Interestingly enough, I wanted to play, but my father really wanted me to get a job.
And he was right by the way, I became an IBM salesperson.
So this was back in the late '70s, and I had the privilege to sell computers to companies that never had computers before.
So you would sit across the desk from a seasoned executive who, an entrepreneur who founded a business and ran a successful business, and you would say, "I can make your business more successful."
And he would say, "With that box, with that machine that I don't even know what's in there?"
And you'd have to educate him on how the business would run differently and how he would use that technology to make the business work.
And lo and behold, they would buy something, you know, and then all the fun would begin to try to help them get that value out of the business.
You know, you'd work all year long and maybe get five companies to say yes, you know, so you'd get hundreds of nos where you were, you'd bring them to the point of decision and they would finally say, "I can't do that."

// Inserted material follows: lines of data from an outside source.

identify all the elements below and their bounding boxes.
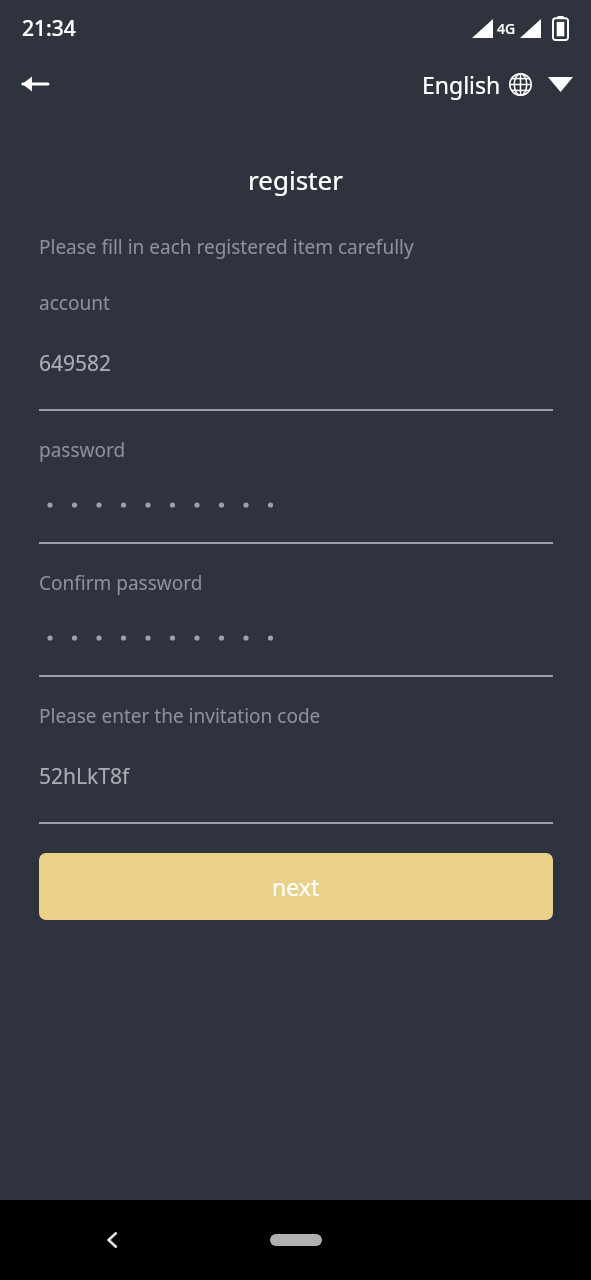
staticText: password — [39, 437, 126, 463]
staticText: English — [422, 69, 501, 100]
staticText: register — [0, 162, 591, 197]
staticText: next — [272, 871, 320, 902]
button[interactable]: Back — [88, 1215, 138, 1265]
staticText: 649582 — [39, 349, 112, 378]
staticText: 52hLkT8f — [39, 762, 130, 791]
button[interactable]: next — [39, 853, 553, 920]
button[interactable]: English — [422, 69, 577, 100]
staticText: Please fill in each registered item care… — [39, 234, 414, 260]
staticText: Confirm password — [39, 570, 203, 596]
button[interactable]: Back — [12, 61, 58, 107]
button[interactable]: Home — [270, 1234, 322, 1246]
staticText: Please enter the invitation code — [39, 703, 321, 729]
staticText: 4G — [497, 19, 516, 38]
staticText: account — [39, 290, 110, 316]
staticText: 21:34 — [22, 14, 76, 43]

And then once you kind of get the cadence of selling, and at that point in time, the PC became, started to come out and become more obvious.
And so computing became more prevalent.
You know, and then all of a sudden, it became much more easy to find prospects for that kind of business.

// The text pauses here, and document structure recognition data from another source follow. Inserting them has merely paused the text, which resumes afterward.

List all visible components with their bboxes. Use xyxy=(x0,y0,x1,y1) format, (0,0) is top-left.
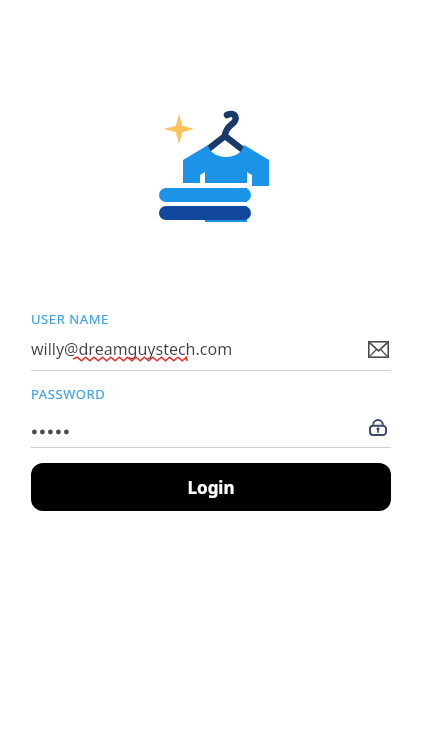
staticText: Login xyxy=(187,476,235,499)
staticText: USER NAME xyxy=(31,310,109,328)
button[interactable]: Toggle password visibility xyxy=(365,413,391,439)
button[interactable]: Email xyxy=(365,336,391,362)
button[interactable]: Login xyxy=(31,463,391,511)
staticText: willy@dreamguystech.com xyxy=(31,338,233,360)
staticText: PASSWORD xyxy=(31,385,106,403)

But I could easily have done that for the rest of my life.
I mean, I was really fascinated with helping these businesses get into the 21st century and to automate themselves and use computing to make themselves more competitive.

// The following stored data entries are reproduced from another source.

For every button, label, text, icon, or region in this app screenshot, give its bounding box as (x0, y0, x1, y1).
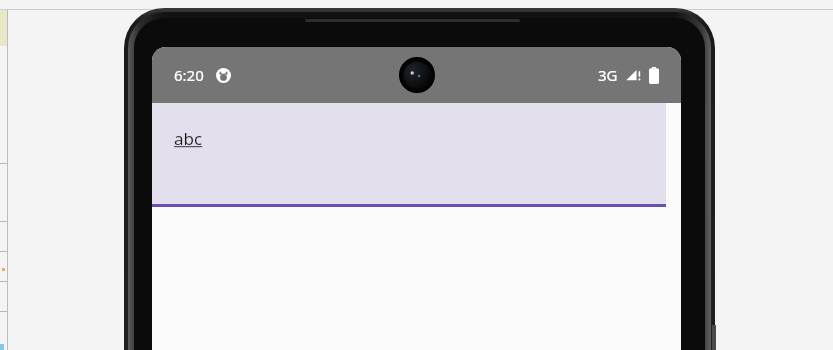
staticText: 3G (598, 65, 618, 85)
button[interactable]: abc (152, 103, 666, 207)
staticText: 6:20 (174, 65, 204, 85)
other: Camera (400, 58, 434, 92)
staticText: abc (174, 127, 203, 150)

I thought that was what I wanted to do my whole life.
- Well, if you were happy in sales and doing well at it once it began to really catch on, what made you leave sales?
- Well, it's kind of the second, probably the second important character in my life.
You know, obviously my parents, then my baseball coach, and then I had a manager at IBM who saw something in me that I didn't see.
And he thought that I could be a leader and a manager.
And so in the IBM world, you end your sales career and you move into a management role.
And one day he called me into his office and said, "It's time for you to go."
And I thought he was firing me.
He said, "No, you need to go become a manager.
You've learned everything here you're gonna learn.
You need to go teach other people.
You need to go lead other people in this process."
- So in many ways, you were fortunate that you had mentors who saw something in you that you couldn't even see?
- Right.
And he kept, like, cattle prodding and saying, "You need to do this."
And so ultimately, you know, I sat down with my wife and said, "Here's the rollercoaster we're about to get on."
Because in IBM, that means about every couple of years you're gonna move to another job and physically move.
And are you sure you're ready to do this?
And she said, you know, "Let's do it."
And so off we went.
Fast forward to today, my wife and I have moved 15 times, and my wife was the one that had to find the doctor and the little league team and the right schools, because as soon as I moved to the new town, I was up and running in my job and working 12 hours a day.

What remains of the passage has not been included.